SGD updates parameters using single examples or small batches instead of full datasets, enabling online learning and large-scale training. Mini-batch SGD balances gradient quality and efficiency. Momentum, Adam, and adaptive methods adjust learning rates per parameter.
Standard gradient descent computes the gradient of the loss function over the entire training set before making a single parameter update. You know from your study of gradient descent that this gives you the true gradient direction — the steepest downhill path on the loss surface. But when your dataset has millions of examples, computing the full gradient for every single step is prohibitively expensive. Stochastic gradient descent makes a simple trade: instead of computing the exact gradient, estimate it from a single randomly sampled training example (or a small mini-batch of examples) and update immediately. Each individual estimate is noisy — it might point somewhat away from the true gradient direction — but on average across many updates, it points the right way.
This noise is not purely a disadvantage. The stochastic fluctuations help SGD escape shallow local minima and saddle points that would trap full-batch gradient descent. Think of it like navigating a hilly landscape in fog: full-batch descent carefully computes the exact slope and walks precisely downhill, but it might get stuck in a small depression. SGD stumbles around more randomly, but that stumbling can bounce it out of shallow traps and toward deeper, more robust valleys. In practice, mini-batch SGD — using batches of 32 to 512 examples — strikes the best balance. The batch is large enough to smooth out the wildest noise and exploit GPU parallelism, but small enough to retain the regularizing benefit of stochasticity and allow many updates per pass through the data.
The learning rate is the most critical hyperparameter. Too large, and the updates overshoot, causing the loss to diverge. Too small, and convergence is painfully slow.

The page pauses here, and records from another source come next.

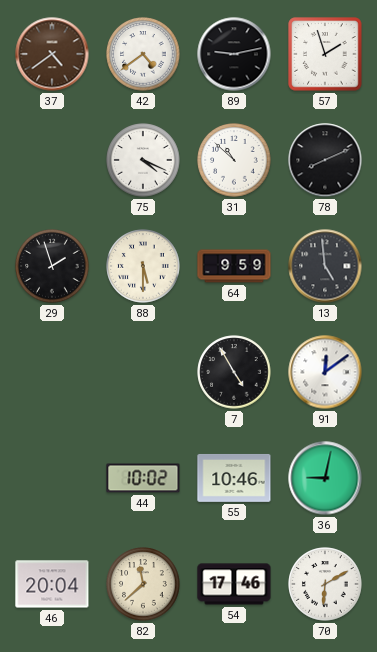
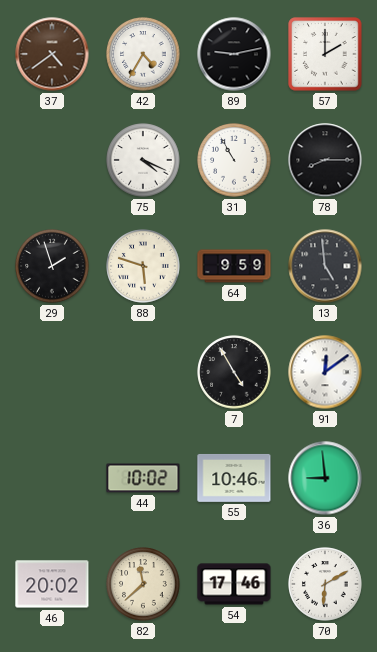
42: 4:39 -> 4:35
57: 1:57 -> 2:00
31: 10:52 -> 10:55
78: 8:11 -> 8:15
88: 5:30 -> 5:48
36: 9:02 -> 8:59
46: 20:04 -> 20:02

Momentum addresses a related problem: in narrow valleys of the loss landscape, vanilla SGD oscillates back and forth across the valley while making slow progress along it. Momentum adds a velocity term — each update accumulates a fraction of previous gradients, smoothing the trajectory. It is analogous to a ball rolling downhill that builds speed in consistent directions and dampens oscillations in inconsistent ones.
Adaptive methods like AdaGrad, RMSProp, and Adam take this further by maintaining separate learning rates for each parameter. Parameters with consistently large gradients get smaller effective learning rates (preventing overshooting), while parameters with small or infrequent gradients get larger ones (accelerating learning in flat directions). Adam combines momentum with per-parameter rate adaptation and includes bias corrections for the early training steps. It has become the default optimizer in deep learning because it is robust across a wide range of architectures and hyperparameter settings — though for some tasks, well-tuned SGD with momentum still achieves better final performance, trading convenience for a slight edge in generalization.